Source material =
########################################

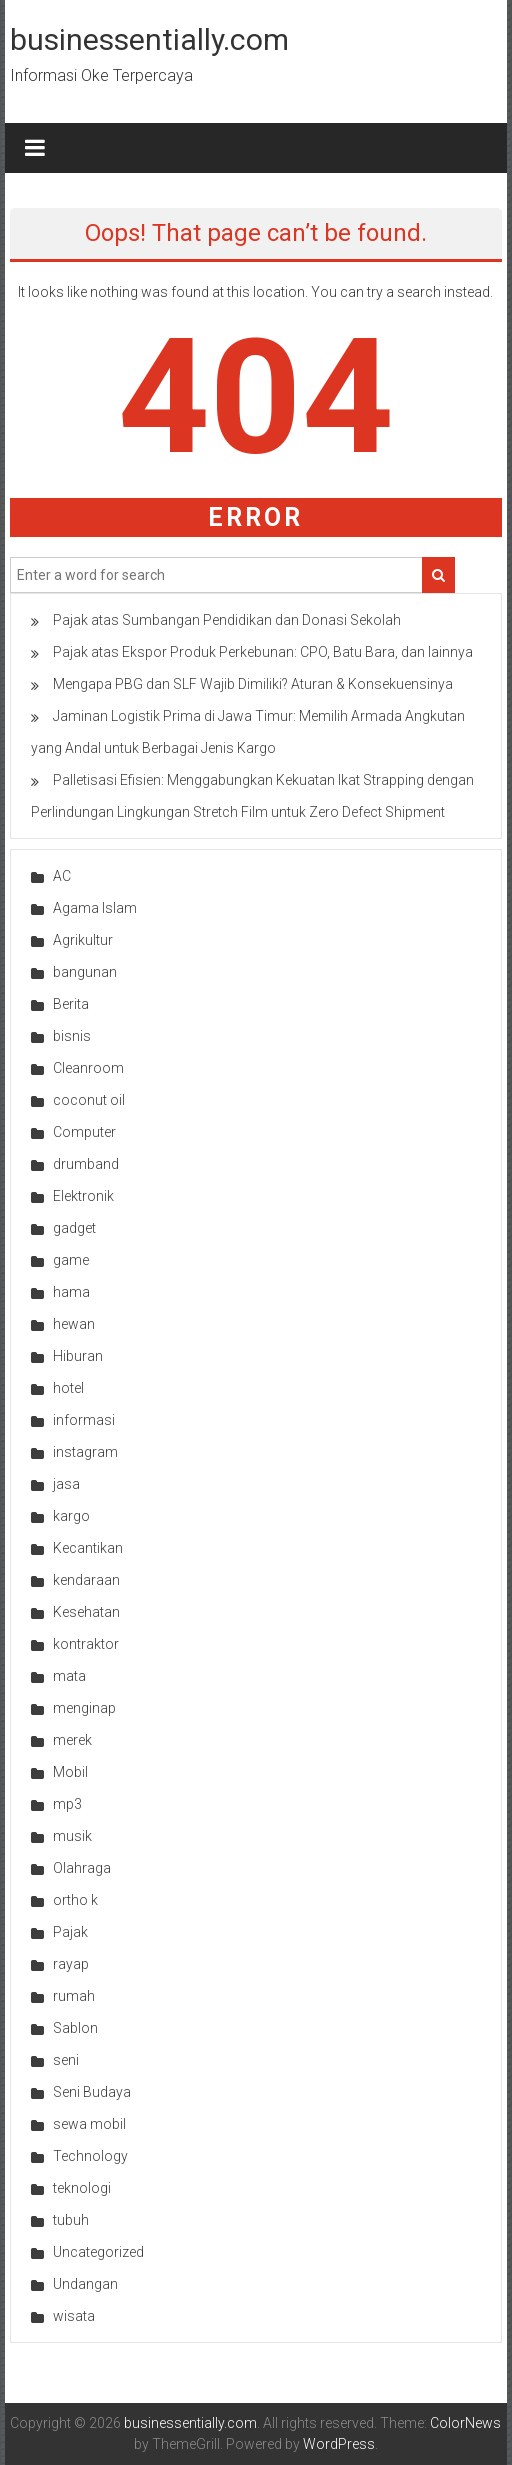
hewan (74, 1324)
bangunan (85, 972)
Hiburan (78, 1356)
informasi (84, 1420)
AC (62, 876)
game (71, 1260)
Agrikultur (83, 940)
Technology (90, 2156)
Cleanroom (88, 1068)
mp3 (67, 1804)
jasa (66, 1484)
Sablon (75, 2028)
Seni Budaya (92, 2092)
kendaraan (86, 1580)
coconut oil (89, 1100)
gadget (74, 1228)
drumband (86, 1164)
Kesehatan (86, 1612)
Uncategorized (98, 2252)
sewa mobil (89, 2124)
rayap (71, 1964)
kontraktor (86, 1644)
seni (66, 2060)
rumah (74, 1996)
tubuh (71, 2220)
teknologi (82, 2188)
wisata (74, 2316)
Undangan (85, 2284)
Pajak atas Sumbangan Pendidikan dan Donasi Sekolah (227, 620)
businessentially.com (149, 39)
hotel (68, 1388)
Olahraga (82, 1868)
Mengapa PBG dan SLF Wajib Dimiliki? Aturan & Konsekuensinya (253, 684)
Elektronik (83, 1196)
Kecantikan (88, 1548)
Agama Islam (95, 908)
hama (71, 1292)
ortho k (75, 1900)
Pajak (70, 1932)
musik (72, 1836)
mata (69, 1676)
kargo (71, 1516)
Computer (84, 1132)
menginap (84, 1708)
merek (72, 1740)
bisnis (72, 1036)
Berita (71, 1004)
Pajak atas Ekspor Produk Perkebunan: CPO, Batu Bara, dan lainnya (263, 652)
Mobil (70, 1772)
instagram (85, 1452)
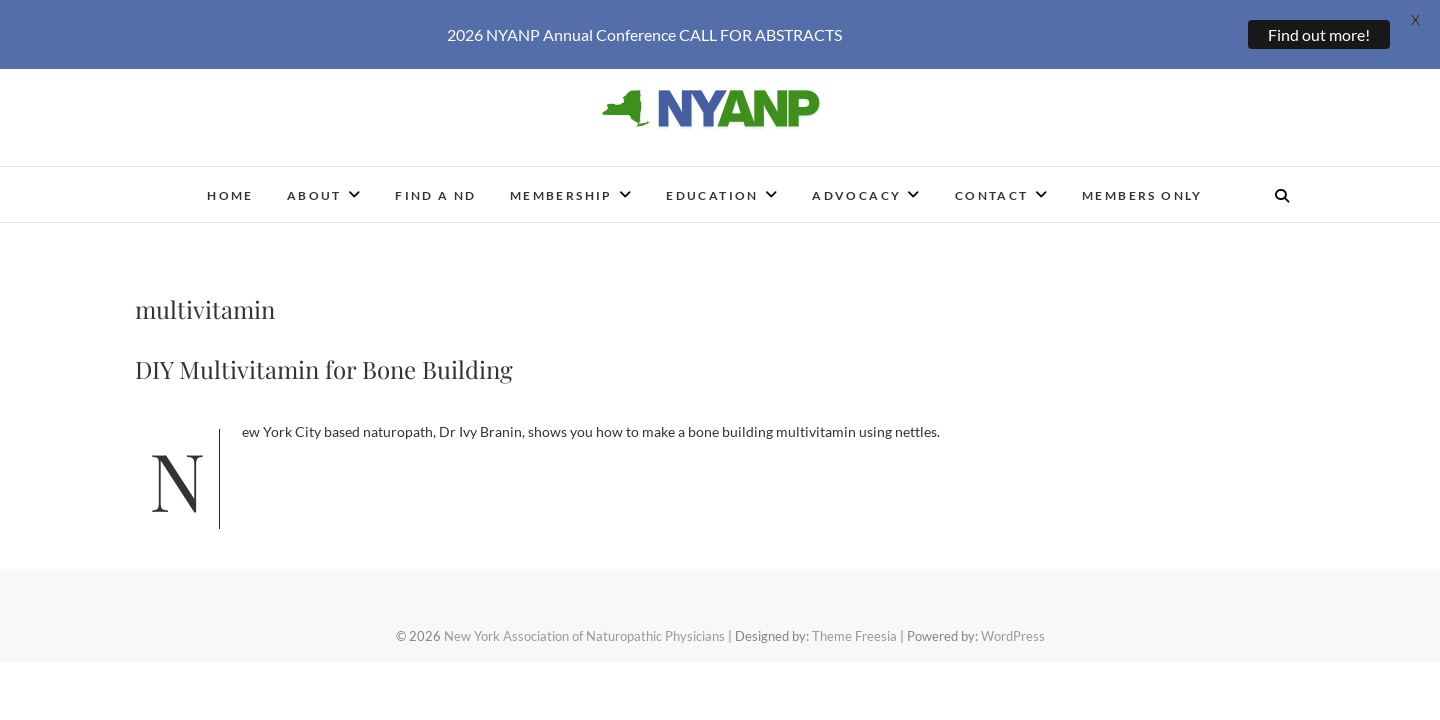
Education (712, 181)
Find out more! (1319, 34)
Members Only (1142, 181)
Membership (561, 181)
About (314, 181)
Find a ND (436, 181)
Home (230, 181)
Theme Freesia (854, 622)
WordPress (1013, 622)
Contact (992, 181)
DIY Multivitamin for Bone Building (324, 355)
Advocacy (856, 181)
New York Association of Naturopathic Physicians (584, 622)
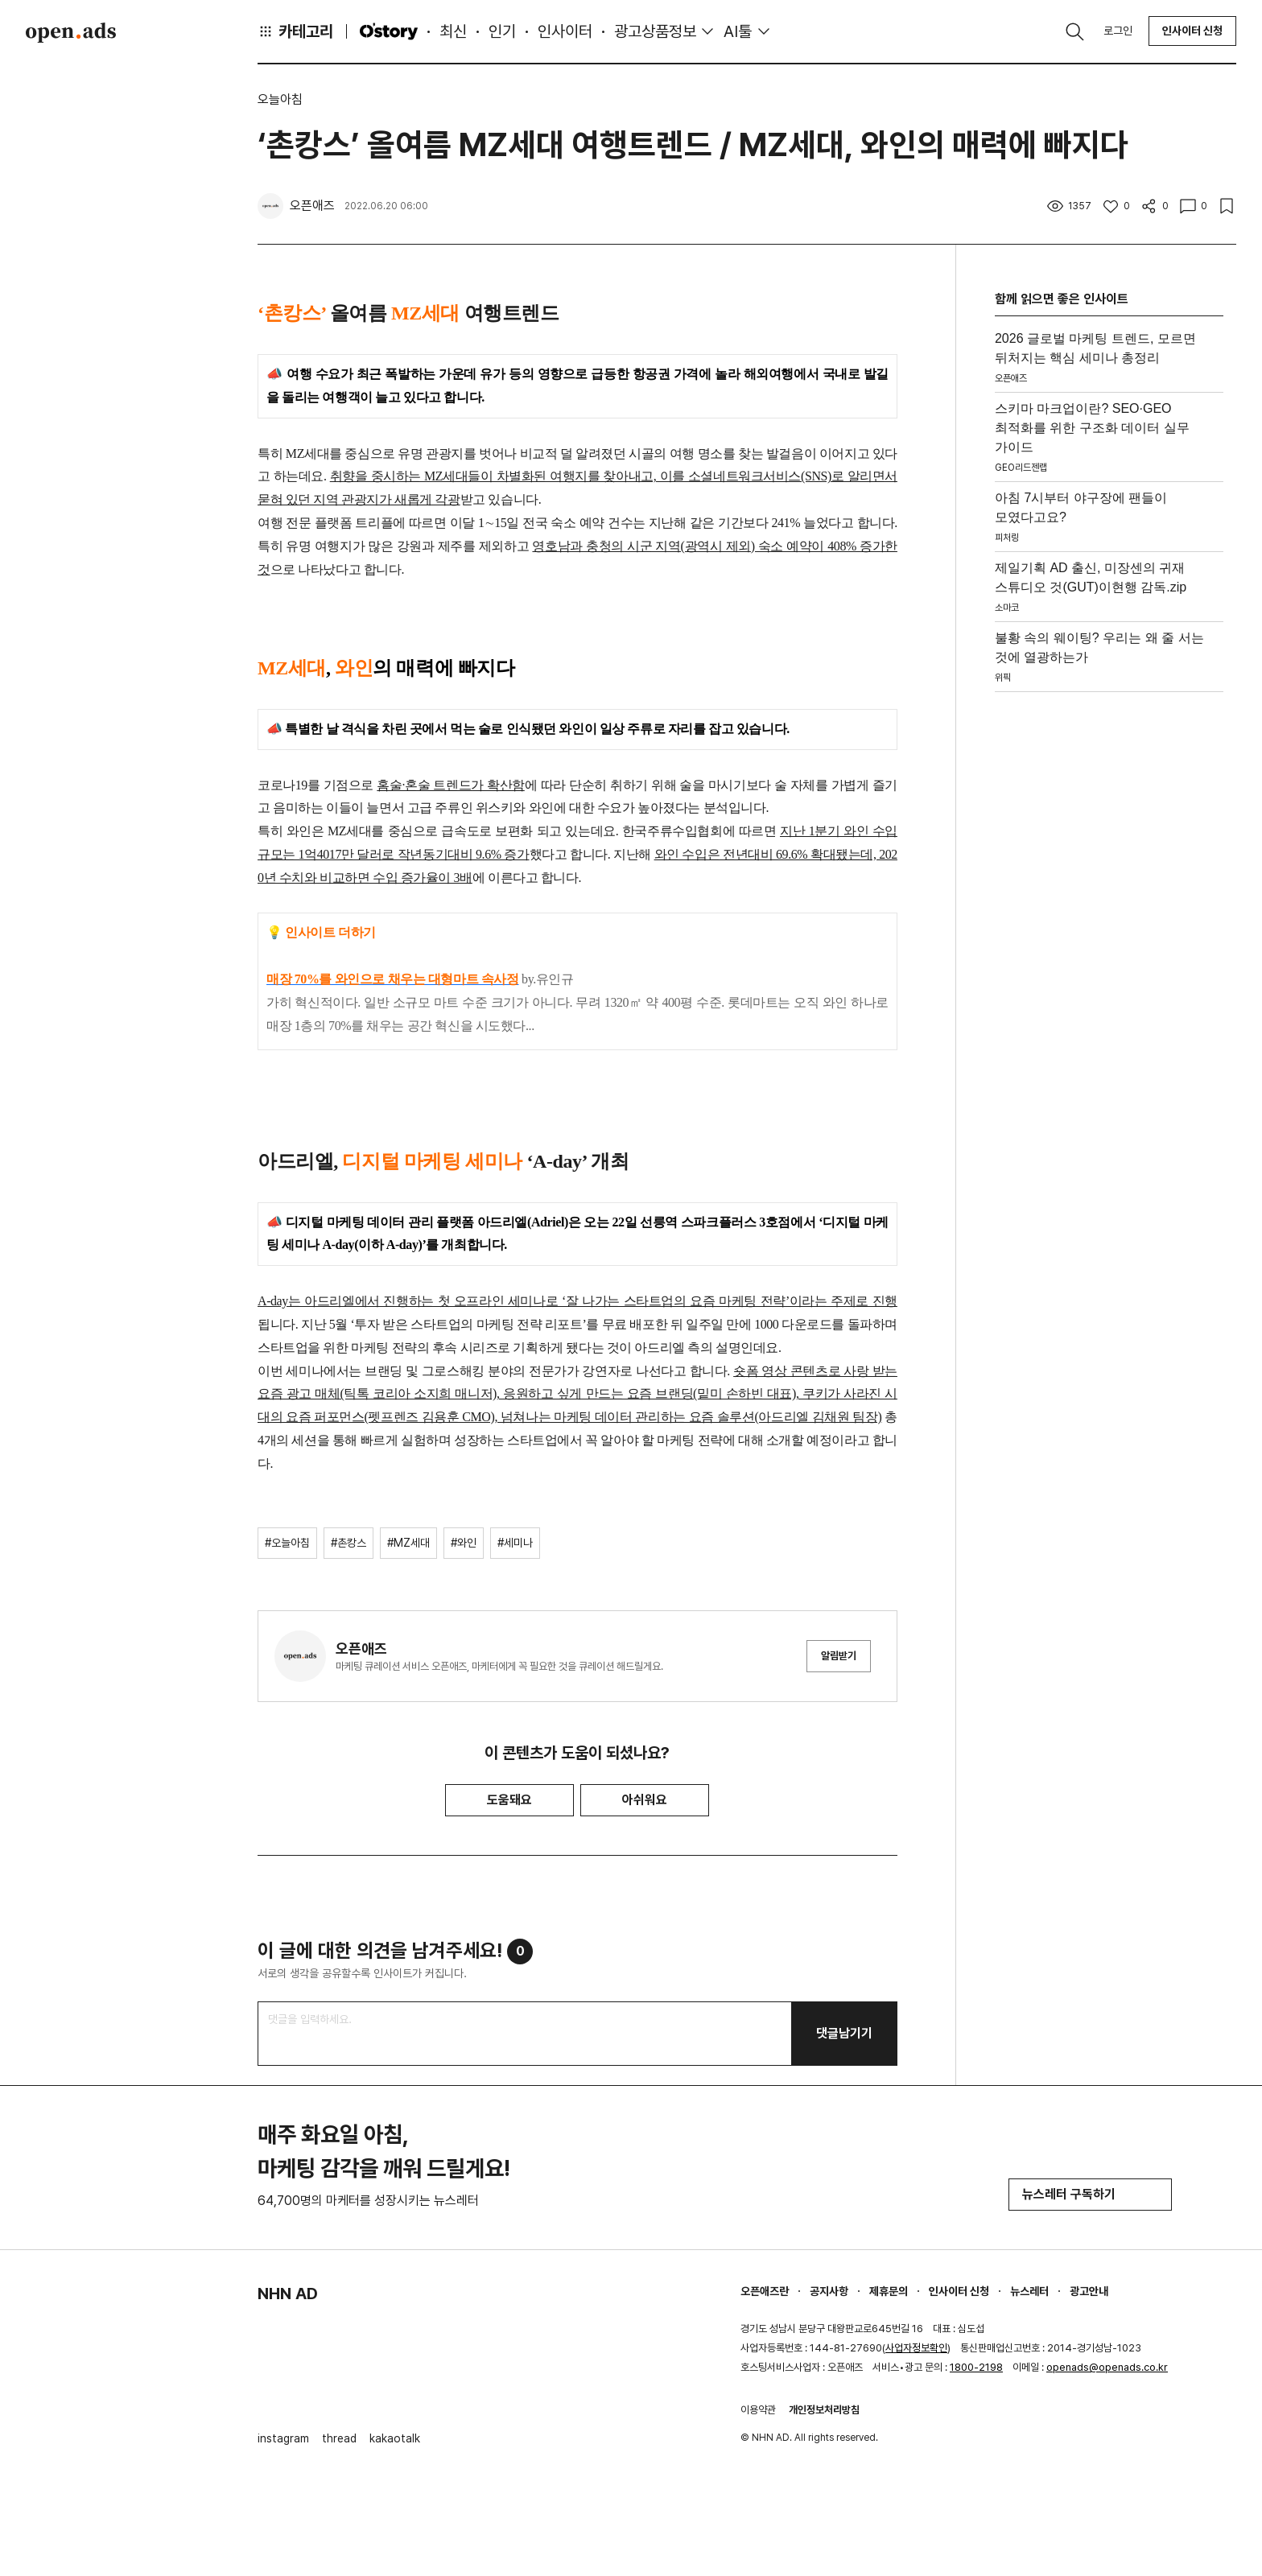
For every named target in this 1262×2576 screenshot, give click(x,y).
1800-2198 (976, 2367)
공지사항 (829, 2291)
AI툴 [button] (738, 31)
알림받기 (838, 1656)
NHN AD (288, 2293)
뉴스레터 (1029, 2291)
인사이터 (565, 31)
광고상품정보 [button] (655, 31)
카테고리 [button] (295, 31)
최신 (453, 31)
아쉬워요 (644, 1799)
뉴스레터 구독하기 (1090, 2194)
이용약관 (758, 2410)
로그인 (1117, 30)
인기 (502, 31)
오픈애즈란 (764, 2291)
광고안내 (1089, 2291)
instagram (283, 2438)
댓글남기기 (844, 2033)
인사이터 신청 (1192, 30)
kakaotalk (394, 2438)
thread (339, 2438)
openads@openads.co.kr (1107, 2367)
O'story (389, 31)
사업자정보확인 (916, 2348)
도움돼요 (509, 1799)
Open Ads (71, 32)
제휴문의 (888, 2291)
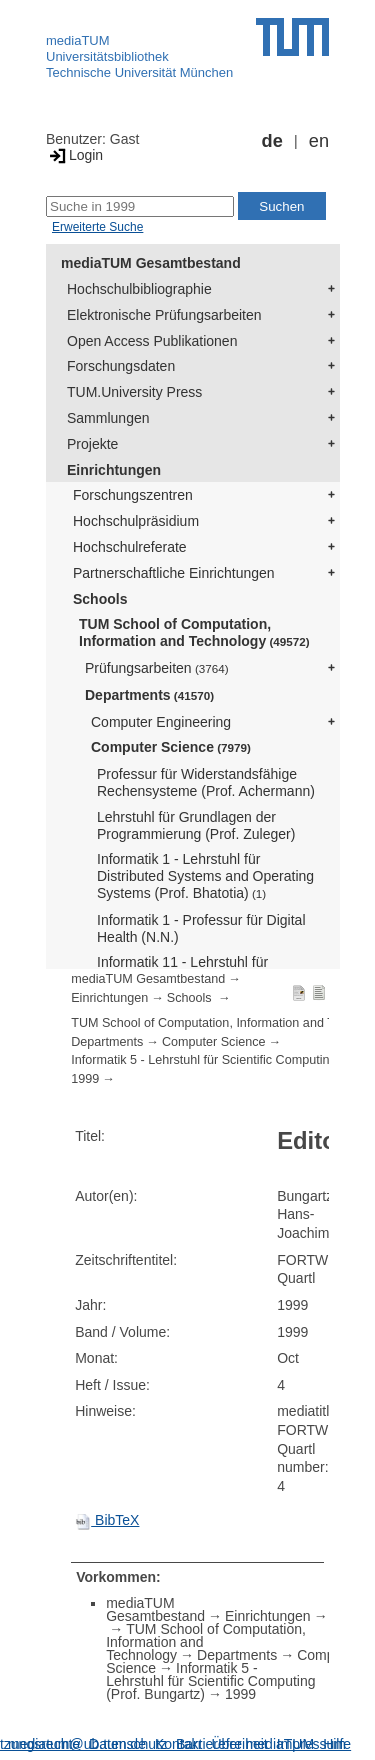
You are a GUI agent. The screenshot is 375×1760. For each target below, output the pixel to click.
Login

########################################

Aim of the task = Exact copy, no pictures: please print every record above as written.

Task result =
hewan (74, 1324)
bangunan (85, 972)
Hiburan (78, 1356)
informasi (84, 1420)
AC (62, 876)
game (71, 1260)
Agrikultur (83, 940)
Technology (90, 2156)
Cleanroom (88, 1068)
mp3 (67, 1804)
jasa (66, 1484)
Sablon (75, 2028)
Seni Budaya (92, 2092)
kendaraan (86, 1580)
coconut oil (89, 1100)
gadget (74, 1228)
drumband (86, 1164)
Kesehatan (86, 1612)
Uncategorized (98, 2252)
sewa mobil (89, 2124)
rayap (71, 1964)
kontraktor (86, 1644)
seni (66, 2060)
rumah (74, 1996)
tubuh (71, 2220)
teknologi (82, 2188)
wisata (74, 2316)
Undangan (85, 2284)
Pajak atas Sumbangan Pendidikan dan Donasi Sekolah (227, 620)
businessentially.com (149, 39)
hotel (68, 1388)
Olahraga (82, 1868)
Mengapa PBG dan SLF Wajib Dimiliki? Aturan & Konsekuensinya (253, 684)
Elektronik (83, 1196)
Kecantikan (88, 1548)
Agama Islam (95, 908)
hama (71, 1292)
ortho k (75, 1900)
Pajak (70, 1932)
musik (72, 1836)
mata (69, 1676)
kargo (71, 1516)
Computer (84, 1132)
menginap (84, 1708)
merek (72, 1740)
bisnis (72, 1036)
Berita (71, 1004)
Pajak atas Ekspor Produk Perkebunan: CPO, Batu Bara, dan lainnya (263, 652)
Mobil (70, 1772)
instagram (85, 1452)
Education (712, 181)
Find out more! (1319, 34)
Members Only (1142, 181)
Membership (561, 181)
About (314, 181)
Find a ND (436, 181)
Home (230, 181)
Theme Freesia (854, 622)
WordPress (1013, 622)
Contact (992, 181)
DIY Multivitamin for Bone Building (324, 355)
Advocacy (856, 181)
New York Association of Naturopathic Physicians (584, 622)
For every named target in this 1262×2576 screenshot, give click(x,y).
1800-2198 (976, 2367)
공지사항 (829, 2291)
AI툴 [button] (738, 31)
알림받기 (838, 1656)
NHN AD (288, 2293)
뉴스레터 (1029, 2291)
인사이터 (565, 31)
광고상품정보 [button] (655, 31)
카테고리 [button] (295, 31)
최신 (453, 31)
아쉬워요 (644, 1799)
뉴스레터 구독하기 (1090, 2194)
이용약관 (758, 2410)
로그인 (1117, 30)
인기 (502, 31)
오픈애즈란 (764, 2291)
광고안내 (1089, 2291)
instagram (283, 2438)
댓글남기기 (844, 2033)
인사이터 신청 (1192, 30)
kakaotalk (394, 2438)
thread (339, 2438)
openads@openads.co.kr (1107, 2367)
O'story (389, 31)
사업자정보확인 (916, 2348)
도움돼요 (509, 1799)
Open Ads (71, 32)
제휴문의 (888, 2291)
You are a GUI agent. The screenshot is 375×1760. For each target below, output the pixel to click.
Login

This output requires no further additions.